True pus has certain properties which, when taken singly, may belong to other secretions, but which conjointly form the peculiar character of this fluid, namely, globules swimming in a fluid which is coagulable by a solution of the muriate (hydrochlorate) of ammonia, which no other animal secretion is, and, at the same time, a consequence of inflammation. This fluid-like serum is coagulable by heat. Pus also contains abundance of fibrine; if water be poured upon pus until the solid part which remain? at the bottom of the vessel be entirely deprived of its serum and globules, numerous portions of fibrine are found remaining, and although not exactly of the same size, yet they have a great uniformity of appearance. Thus pus is composed of serum, fibrine, and globules, say some authorities; but if I were to hazard a theory upon this subject, I should say that pus was composed of the. constituent parts of the blood, slightly changed in their character by inflammation. The colour and the consistence of pus are the two qualities which first attract the notice of the most superficial observer. The colour arises from the largest portion of this fluid being composed of very small round bodies, much resembling the globules of cream. The fluid in which the globules of pus swim might at first be supposed to be the serum of the blood, for it coagulates with heat, like the latter fluid. Pus is also probably mixed with a small quantity of coagulating lymph, as it partly coagulates after it is secreted. However, the fluid part of pus is found to have properties which serum has not. There being a similarity between pus and milk, experiments have been made to ascertain whether the fluid of pus could be coagulated with the gastric juice of animals, but no coagulation could be effected in this manner; a solution of muriate of ammonia made the fluid parts of pus coagulate, but not any other secretion or natural fluid, and hence it was concluded that whenever globules were found swimming in a fluid coagulable by muriate of ammonia, the matter was to be considered as pus.

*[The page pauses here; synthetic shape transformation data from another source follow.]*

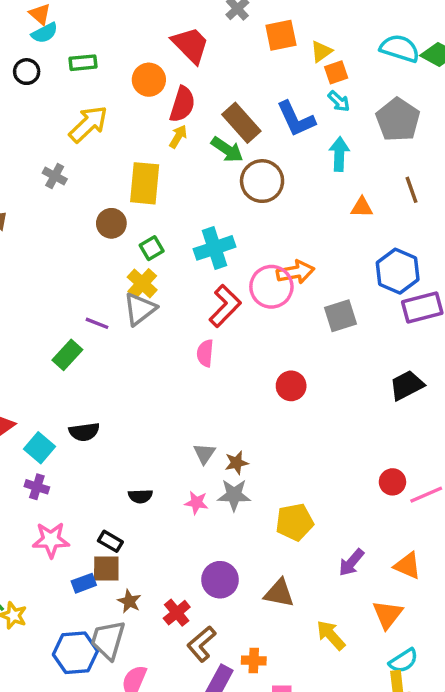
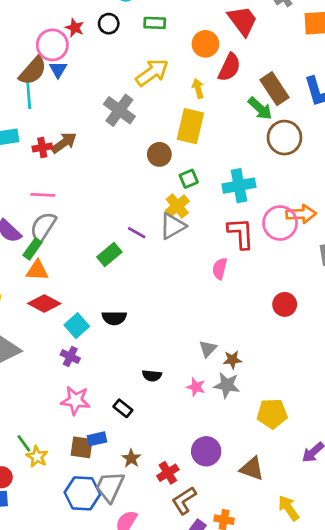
yellow arrow: (178, 136) -> (198, 88), moved, turned -54
gray cross: (55, 176) -> (119, 110), size x1.6
red L-shape: (225, 306) -> (241, 233), turned -56
brown square: (106, 568) -> (82, 447), moved

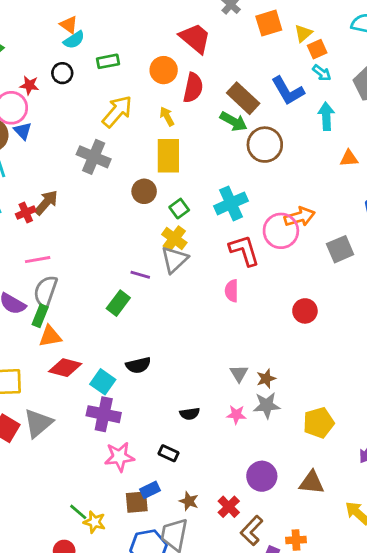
purple cross: (70, 357) -> (104, 414), size x1.6

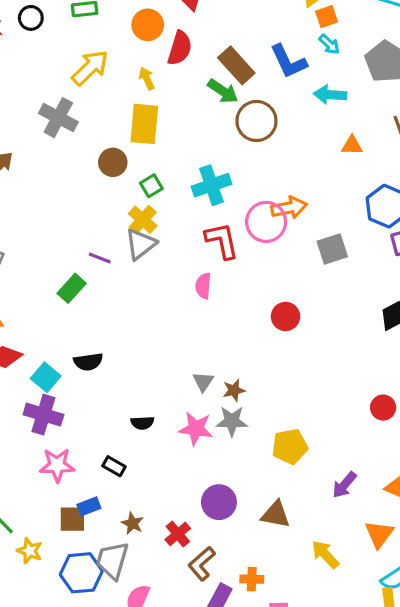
cyan arrow: (326, 116) -> (330, 95), turned -88
pink star: (236, 415) -> (196, 429), size x1.5
yellow star: (94, 522) -> (30, 551), moved

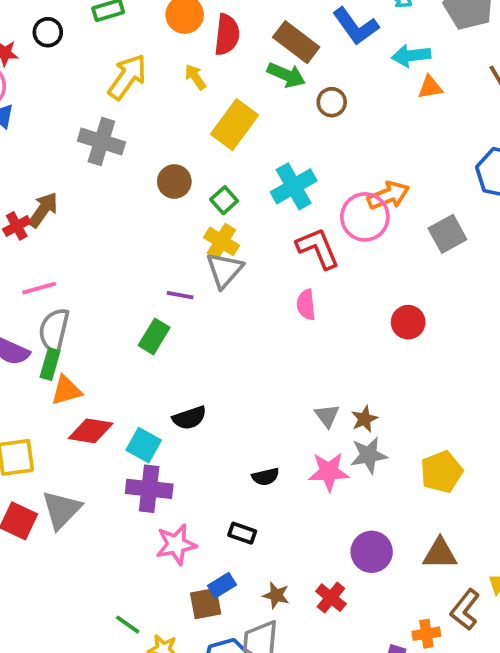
brown circle: (256, 121) -> (332, 102), size x0.6
yellow rectangle: (144, 124) -> (235, 125), moved, turned 42
orange triangle: (352, 145) -> (430, 87), moved
brown L-shape: (202, 564) -> (465, 610), moved

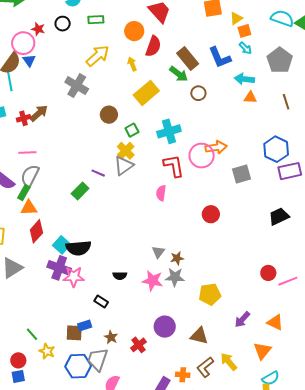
black semicircle: (189, 418) -> (78, 248), moved, size x1.4
red diamond: (91, 431) -> (36, 231), turned -70
pink star: (176, 544) -> (74, 277), moved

Now, besides the above properties, pus has a sweetish mawkish taste, very different from that of most other secretions, and this whether it be pus from a sore or from an inflamed surface. It has likewise a smell, in some degree peculiar to itself, but different in different cases.

Pus is specifically heavier than water, consequently sinks in that fluid. It is probably about as heavy as blood.

Pus also communicates to water an uniformly white troubled colour; mucus gives the appearance of stringy portions floating in it. Again, mucus is said to be more readily dissolved by sulphuric acid than pus is. It has also been asserted, that if water be added to such solutions, the pus is precipitated to the bottom of the vessel; while the mucus, instead of being completely precipitated, forms swimming flakes. These and other distinctions between pus and mucus are not, however, deemed of much importance, at the present day, when pus is no longer regarded as a sure proof of the existence of ulceration.

Pus has been suspected to have a great tendency to putrefaction; but this is not the case with pure pus, which, when first discharged from an abscess, is perfectly sweet. But if the abscess has any communication with the air while the matter is confined in it, or if the collection has been so near the rectum as to have been affected by the faeces, then the matter will quickly become putrid.

When blood is blended with pus, when sloughs are mixed with it, when the parts forming the seat of the abscess are in a gangrenous state from an erysipelatous affection, the matter has a greater tendency to putrefy than the pure pus discharged from sound abscesses or healing sores.

Pure matter, though easily rendered susceptible of change by extraneous additions, is in its own nature tolerably uniform and immutable. It appears so unchangeable that we find it retained in an abscess for weeks without having undergone any alteration. These qualities, however, only belong to perfect pus. If a healthy sore inflames, the matter now produced from it, though unmixed with extravasated blood or dead solids, becomes much sooner putrid, and more irritating than the discharge formed before this alteration of the ulcer. When dead bone or other extraneous bodies are present, and keep up irritation, or when blood becomes mixed with the purulent matter, the discharge is always fetid and offensive. This state of it is one mark of the presence of carious or dead bone. The discharge of an unhealthy sore blackens a silver probe.